Maryland's Board of Elections approved the groups' proposed petition form Wednesday, the first step before they can start collecting signatures.
Gay rights advocates acknowledge that they haven't had success nationally at the ballot box. But they say the dynamic is changing.
In the past, same-sex marriage became law in some states through judicial rulings when marriage laws were challenged in court. Passage of such laws by legislative bodies signals a broader acceptance of same-sex marriage, Rouse said. "It is a new day," he said. "The ground has shifted."
The Human Rights Campaign has already spent $500,000 in Maryland doing outreach in targeted House of Delegates districts. That campaign — and the Maryland General Assembly debate — forced families to talk and think about the issue, he said.
"Let's be frank, those conversations have been uncomfortable," Rouse said. "People's minds and hearts have been opened and changed."
Those who gathered Thursday weren't talking about the referendum just yet. "We want to savor this," said Robyn Zeiger, 60, who attended with her wife, Stacey Williams, 47.
The pair married in a small ceremony in Washington, D.C., but want to have a second, bigger wedding in Maryland, if possible. "I don't want to feel like I have to hide who I am," Williams said. She'd like to have another ceremony where she can "scream down the aisle and jump up and down like everyone else."

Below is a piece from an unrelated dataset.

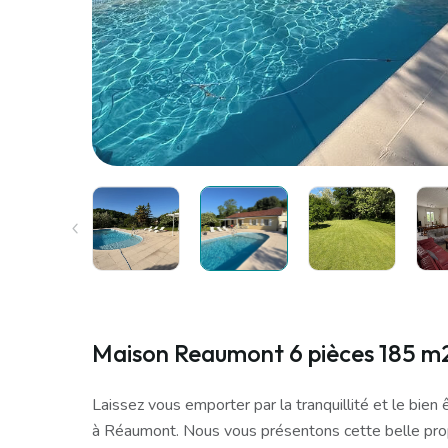
Maison Reaumont 6 pièces 185 m
Laissez vous emporter par la tranquillité et le bien
à Réaumont. Nous vous présentons cette belle prop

The bill has further significance, whether or not it survives referendum. Passage represents a legislative victory for O'Malley, who took up the cause after it was shelved in the House of Delegates last year for lack of votes.
The governor and his staff dedicated considerable time to work with wavering lawmakers to find the 71 votes needed for passage. In a dramatic week during which four delegates switched their positions, the bill squeaked through the body with a single vote to spare.
"This is another piece of what is a growing national profile for Governor O'Malley," said Anita Dunn, an adviser to Obama during his 2008 campaign and his communications director in 2009.
"It is has been a long time since Maryland has had a governor who is seen as a national leader," Dunn said.